%%

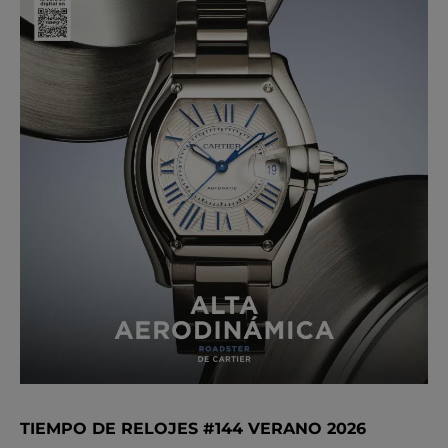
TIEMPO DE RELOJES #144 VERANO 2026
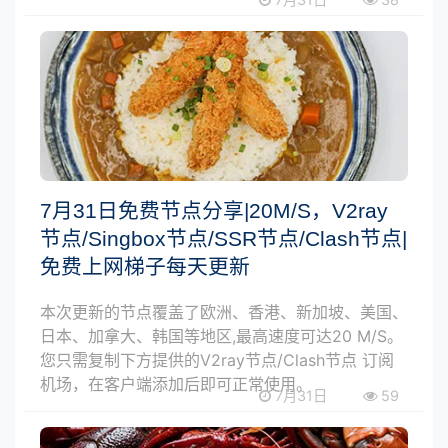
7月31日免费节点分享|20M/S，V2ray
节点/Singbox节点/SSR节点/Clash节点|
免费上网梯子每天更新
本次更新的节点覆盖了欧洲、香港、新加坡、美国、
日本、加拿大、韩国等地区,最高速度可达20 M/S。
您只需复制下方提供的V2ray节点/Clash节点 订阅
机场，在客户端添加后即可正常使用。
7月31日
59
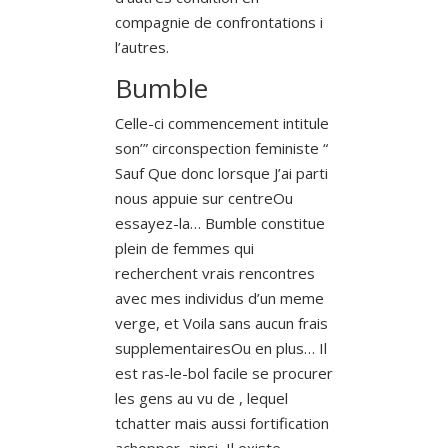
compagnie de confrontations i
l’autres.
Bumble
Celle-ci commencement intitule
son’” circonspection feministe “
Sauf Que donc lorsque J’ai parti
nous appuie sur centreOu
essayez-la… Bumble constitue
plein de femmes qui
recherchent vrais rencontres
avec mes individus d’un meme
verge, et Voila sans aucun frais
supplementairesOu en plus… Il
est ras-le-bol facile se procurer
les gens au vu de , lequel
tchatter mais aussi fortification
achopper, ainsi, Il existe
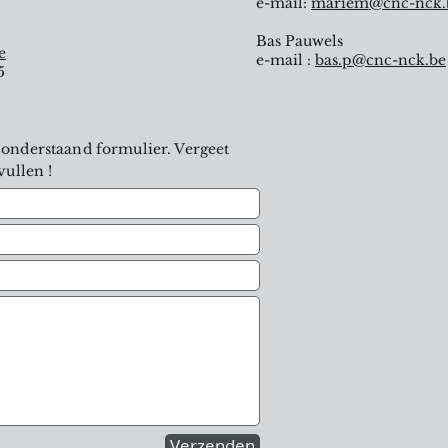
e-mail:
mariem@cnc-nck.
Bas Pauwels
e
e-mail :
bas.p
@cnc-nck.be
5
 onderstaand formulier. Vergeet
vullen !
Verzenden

%%
%%

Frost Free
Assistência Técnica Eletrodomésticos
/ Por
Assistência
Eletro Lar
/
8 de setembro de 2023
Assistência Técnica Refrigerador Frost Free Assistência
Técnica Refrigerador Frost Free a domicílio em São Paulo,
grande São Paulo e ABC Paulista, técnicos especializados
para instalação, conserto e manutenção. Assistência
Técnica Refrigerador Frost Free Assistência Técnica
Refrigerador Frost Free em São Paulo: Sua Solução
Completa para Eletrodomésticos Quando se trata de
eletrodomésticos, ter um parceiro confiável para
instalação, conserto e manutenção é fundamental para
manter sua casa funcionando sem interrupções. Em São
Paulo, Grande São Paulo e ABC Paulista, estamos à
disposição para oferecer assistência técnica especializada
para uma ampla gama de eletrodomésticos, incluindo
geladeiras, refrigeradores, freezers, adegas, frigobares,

%%
%%

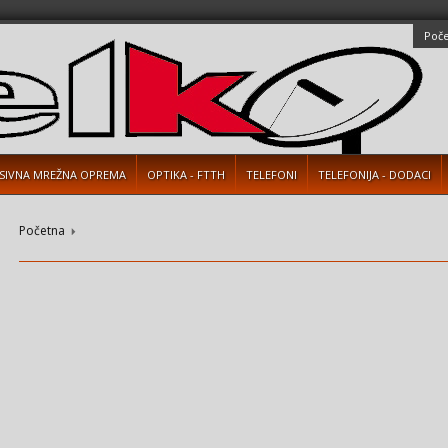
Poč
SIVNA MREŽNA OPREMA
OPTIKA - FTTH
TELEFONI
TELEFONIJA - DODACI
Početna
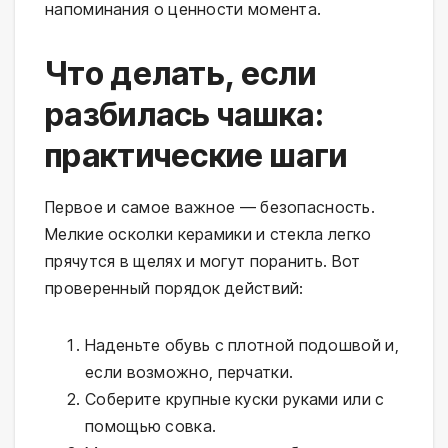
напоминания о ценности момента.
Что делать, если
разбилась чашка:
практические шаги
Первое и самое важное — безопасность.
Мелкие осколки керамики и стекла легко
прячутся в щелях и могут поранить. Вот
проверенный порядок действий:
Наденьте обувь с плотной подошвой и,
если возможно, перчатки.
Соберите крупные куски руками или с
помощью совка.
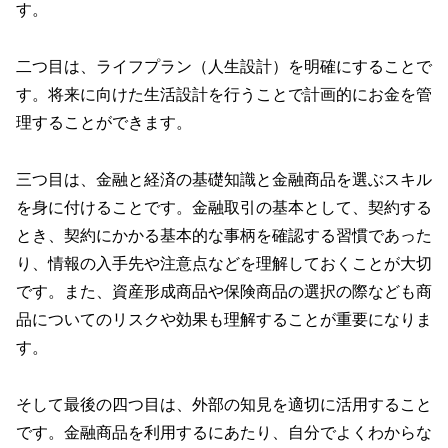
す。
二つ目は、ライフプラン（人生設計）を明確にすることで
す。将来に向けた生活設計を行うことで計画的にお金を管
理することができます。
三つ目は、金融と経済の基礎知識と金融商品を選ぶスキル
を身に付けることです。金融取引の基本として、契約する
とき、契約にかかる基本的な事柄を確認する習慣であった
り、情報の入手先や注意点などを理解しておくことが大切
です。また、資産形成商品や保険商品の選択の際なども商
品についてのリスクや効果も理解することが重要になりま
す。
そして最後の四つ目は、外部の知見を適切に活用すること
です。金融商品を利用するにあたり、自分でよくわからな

%%

The required answer is the exact run of lines above starting at the line with "Что делать, если" and ending at the line with "Соберите крупные куски руками или с", with both ends present.

Что делать, если
разбилась чашка:
практические шаги
Первое и самое важное — безопасность.
Мелкие осколки керамики и стекла легко
прячутся в щелях и могут поранить. Вот
проверенный порядок действий:
Наденьте обувь с плотной подошвой и,
если возможно, перчатки.
Соберите крупные куски руками или с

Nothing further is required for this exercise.